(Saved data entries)
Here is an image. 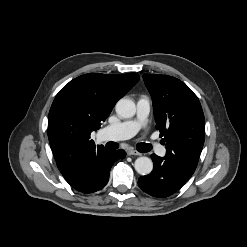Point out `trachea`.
I'll list each match as a JSON object with an SVG mask.
<instances>
[{"label":"trachea","mask_w":247,"mask_h":247,"mask_svg":"<svg viewBox=\"0 0 247 247\" xmlns=\"http://www.w3.org/2000/svg\"><path fill=\"white\" fill-rule=\"evenodd\" d=\"M106 147L108 149H117L118 148V144L117 143H114V142H108L106 144ZM151 148H152V146L150 144H147V143H140L137 146V150L139 152H148V151L151 150Z\"/></svg>","instance_id":"trachea-1"}]
</instances>
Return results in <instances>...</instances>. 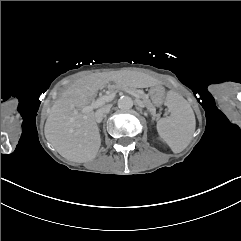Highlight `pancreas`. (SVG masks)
Listing matches in <instances>:
<instances>
[{"instance_id":"pancreas-1","label":"pancreas","mask_w":241,"mask_h":241,"mask_svg":"<svg viewBox=\"0 0 241 241\" xmlns=\"http://www.w3.org/2000/svg\"><path fill=\"white\" fill-rule=\"evenodd\" d=\"M111 87L119 88L121 90H126L128 88L127 85H121V84L120 85H116L115 84V85L110 86L111 92H117V90H113V89H111ZM128 89L131 90L132 92H136L137 96H141L142 97V102H145V106H148L149 113H154V108H153V106H150V100H148V97H145V95H143L142 93L133 90V88H128Z\"/></svg>"}]
</instances>
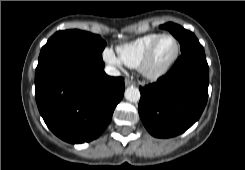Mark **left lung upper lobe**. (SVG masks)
I'll return each mask as SVG.
<instances>
[{
	"label": "left lung upper lobe",
	"instance_id": "5c2ea615",
	"mask_svg": "<svg viewBox=\"0 0 245 170\" xmlns=\"http://www.w3.org/2000/svg\"><path fill=\"white\" fill-rule=\"evenodd\" d=\"M160 28L168 30L176 39H178L182 54L188 53L205 57L203 47L192 32L171 22L161 25Z\"/></svg>",
	"mask_w": 245,
	"mask_h": 170
}]
</instances>
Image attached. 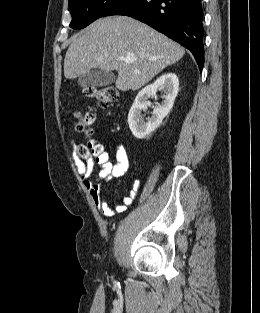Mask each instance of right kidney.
I'll list each match as a JSON object with an SVG mask.
<instances>
[{
    "instance_id": "ca27d5eb",
    "label": "right kidney",
    "mask_w": 260,
    "mask_h": 313,
    "mask_svg": "<svg viewBox=\"0 0 260 313\" xmlns=\"http://www.w3.org/2000/svg\"><path fill=\"white\" fill-rule=\"evenodd\" d=\"M158 90L163 92V101L161 105L154 108L151 118L145 122L141 112L150 105L148 99L156 96ZM178 90V77L174 73L168 72L138 93L128 114L129 128L137 139H145L160 126L163 119L171 111Z\"/></svg>"
}]
</instances>
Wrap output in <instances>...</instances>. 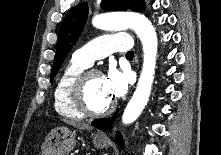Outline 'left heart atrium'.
Listing matches in <instances>:
<instances>
[{
  "label": "left heart atrium",
  "mask_w": 221,
  "mask_h": 155,
  "mask_svg": "<svg viewBox=\"0 0 221 155\" xmlns=\"http://www.w3.org/2000/svg\"><path fill=\"white\" fill-rule=\"evenodd\" d=\"M105 89L112 99L123 96L128 88V75L111 67L103 77Z\"/></svg>",
  "instance_id": "39dd6f15"
}]
</instances>
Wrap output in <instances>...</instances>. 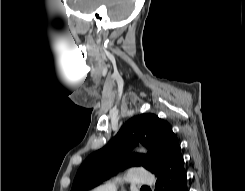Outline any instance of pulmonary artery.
<instances>
[{
	"label": "pulmonary artery",
	"instance_id": "pulmonary-artery-1",
	"mask_svg": "<svg viewBox=\"0 0 245 191\" xmlns=\"http://www.w3.org/2000/svg\"><path fill=\"white\" fill-rule=\"evenodd\" d=\"M122 181L136 186H149L154 182V177L152 173L143 168H132L123 178L107 182L94 188L92 191H116Z\"/></svg>",
	"mask_w": 245,
	"mask_h": 191
}]
</instances>
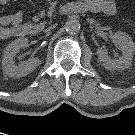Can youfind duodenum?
<instances>
[{
    "mask_svg": "<svg viewBox=\"0 0 135 135\" xmlns=\"http://www.w3.org/2000/svg\"><path fill=\"white\" fill-rule=\"evenodd\" d=\"M30 31H31V29L28 27L23 28V33H25V34H29Z\"/></svg>",
    "mask_w": 135,
    "mask_h": 135,
    "instance_id": "duodenum-1",
    "label": "duodenum"
}]
</instances>
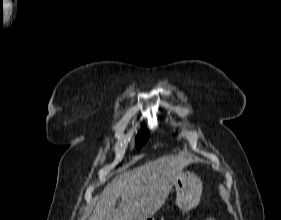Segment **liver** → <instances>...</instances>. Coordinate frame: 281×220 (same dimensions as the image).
Instances as JSON below:
<instances>
[{
  "label": "liver",
  "mask_w": 281,
  "mask_h": 220,
  "mask_svg": "<svg viewBox=\"0 0 281 220\" xmlns=\"http://www.w3.org/2000/svg\"><path fill=\"white\" fill-rule=\"evenodd\" d=\"M184 153L163 156L126 171L108 183L89 220H147L165 203L185 166ZM121 203L116 208V201Z\"/></svg>",
  "instance_id": "6515ba94"
}]
</instances>
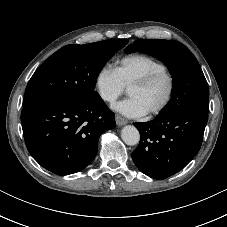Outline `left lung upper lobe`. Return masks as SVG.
Listing matches in <instances>:
<instances>
[{
	"instance_id": "left-lung-upper-lobe-1",
	"label": "left lung upper lobe",
	"mask_w": 227,
	"mask_h": 227,
	"mask_svg": "<svg viewBox=\"0 0 227 227\" xmlns=\"http://www.w3.org/2000/svg\"><path fill=\"white\" fill-rule=\"evenodd\" d=\"M141 52L164 62L172 78V97L158 116L178 112L208 115L209 88L200 65L191 51L173 40L139 39L129 45L126 53Z\"/></svg>"
}]
</instances>
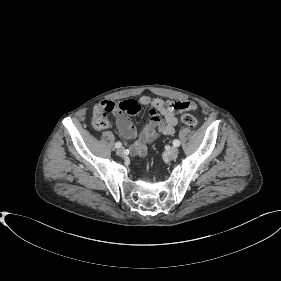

Problem to solve -
Lines from the one containing "Can youfind duodenum?" through the end of the entries above, both included, are to be written out exactly; no pictures and no other lines.

Result below -
Can youfind duodenum?
<instances>
[{
    "mask_svg": "<svg viewBox=\"0 0 135 135\" xmlns=\"http://www.w3.org/2000/svg\"><path fill=\"white\" fill-rule=\"evenodd\" d=\"M30 31H31V29L28 27L23 28V33H25V34H29Z\"/></svg>",
    "mask_w": 135,
    "mask_h": 135,
    "instance_id": "duodenum-1",
    "label": "duodenum"
}]
</instances>
Segment **liver** → <instances>...</instances>. Coordinate frame: 281×220 (same dimensions as the image).
Instances as JSON below:
<instances>
[{
  "label": "liver",
  "mask_w": 281,
  "mask_h": 220,
  "mask_svg": "<svg viewBox=\"0 0 281 220\" xmlns=\"http://www.w3.org/2000/svg\"><path fill=\"white\" fill-rule=\"evenodd\" d=\"M184 153L163 156L126 171L108 183L89 220H147L165 203L185 166ZM121 203L116 208V201Z\"/></svg>",
  "instance_id": "6515ba94"
}]
</instances>
Outline `left lung upper lobe`. Return masks as SVG.
Listing matches in <instances>:
<instances>
[{
	"instance_id": "left-lung-upper-lobe-1",
	"label": "left lung upper lobe",
	"mask_w": 227,
	"mask_h": 227,
	"mask_svg": "<svg viewBox=\"0 0 227 227\" xmlns=\"http://www.w3.org/2000/svg\"><path fill=\"white\" fill-rule=\"evenodd\" d=\"M141 52L164 62L172 78V97L158 116L178 112L208 115L209 88L200 65L191 51L173 40L139 39L129 45L126 53Z\"/></svg>"
}]
</instances>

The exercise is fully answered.